**Assignment**
All lines holding the word "need" are to be copied from the records beneath.

--- Data shown Enclosed Below ---

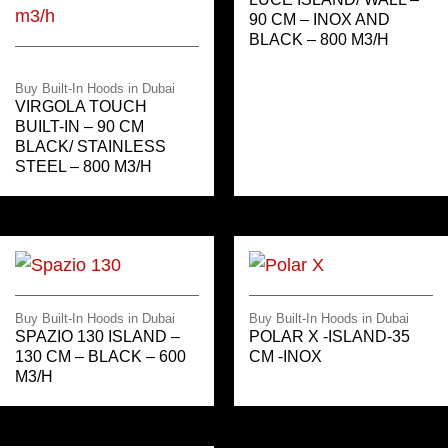
90 CM – INOX AND
BLACK – 800 M3/H
Buy Built-In Hoods in Dubai
VIRGOLA TOUCH
BUILT-IN – 90 CM
BLACK/ STAINLESS
STEEL – 800 M3/H
Buy Built-In Hoods in Dubai
Buy Built-In Hoods in Dubai
SPAZIO 130 ISLAND –
POLAR X -ISLAND-35
130 CM – BLACK – 600
CM -INOX
M3/H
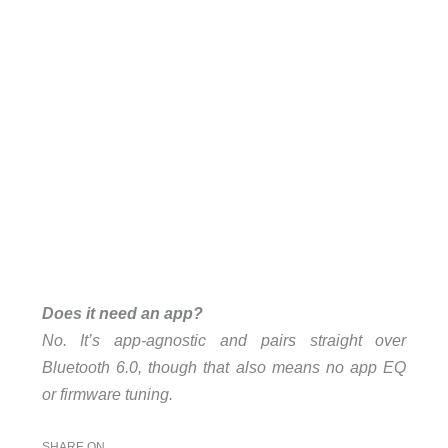
Does it need an app?
No. It’s app-agnostic and pairs straight over
Bluetooth 6.0, though that also means no app EQ
or firmware tuning.
SHARE ON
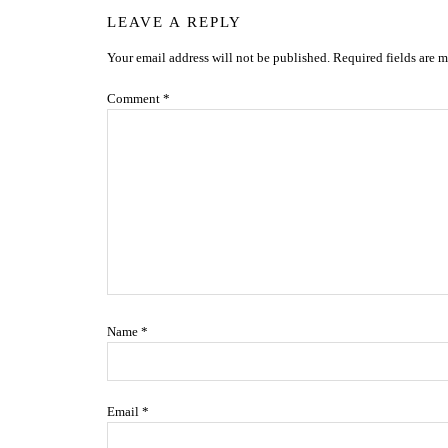
Reader
LEAVE A REPLY
Your email address will not be published.
Required fields are 
Interactions
Comment
*
Name
*
Email
*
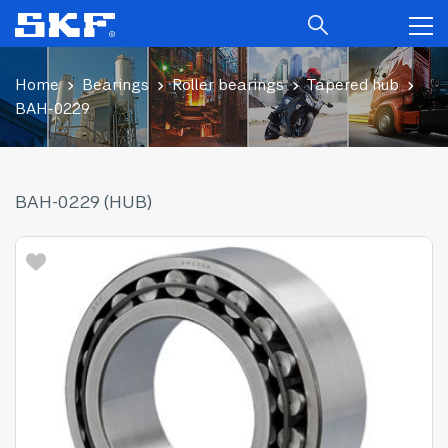
Home
Bearings
Roller bearings
Tapered hub
BAH-0229
BAH-0229 (HUB)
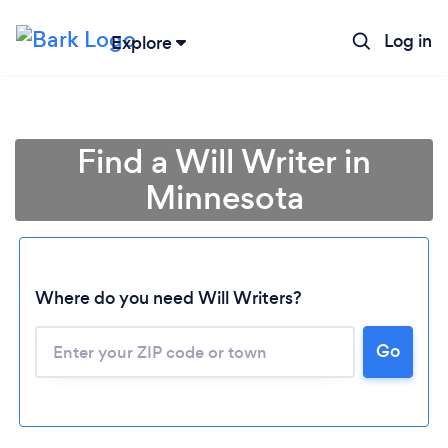
Log in
Explore
Find a Will Writer in
Minnesota
Where do you need Will Writers?
Go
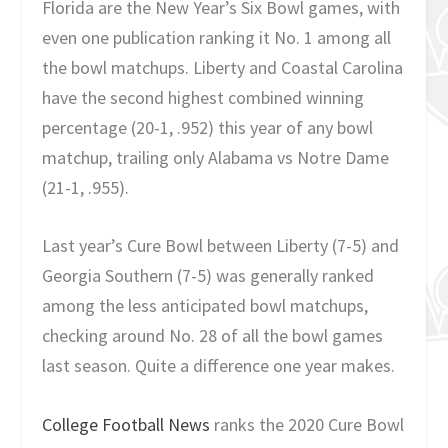
Florida are the New Year’s Six Bowl games, with
even one publication ranking it No. 1 among all
the bowl matchups. Liberty and Coastal Carolina
have the second highest combined winning
percentage (20-1, .952) this year of any bowl
matchup, trailing only Alabama vs Notre Dame
(21-1, .955).
Last year’s Cure Bowl between Liberty (7-5) and
Georgia Southern (7-5) was generally ranked
among the less anticipated bowl matchups,
checking around No. 28 of all the bowl games
last season. Quite a difference one year makes.
College Football News
ranks the 2020 Cure Bowl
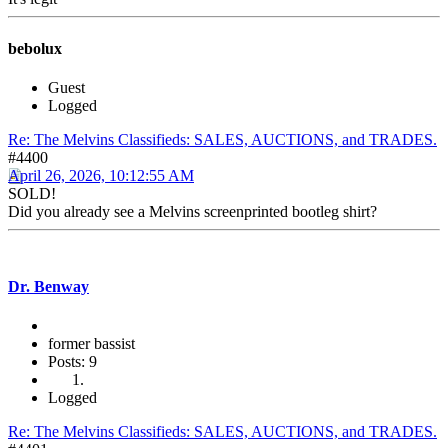
bebolux
Guest
Logged
Re: The Melvins Classifieds: SALES, AUCTIONS, and TRADES.
#4400
April 26, 2026, 10:12:55 AM
SOLD!
Did you already see a Melvins screenprinted bootleg shirt?
Dr. Benway
former bassist
Posts: 9
Logged
Re: The Melvins Classifieds: SALES, AUCTIONS, and TRADES.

--- End of Enclosed Data shown ---

**Task answer**
Does it need an app?
Where do you need Will Writers?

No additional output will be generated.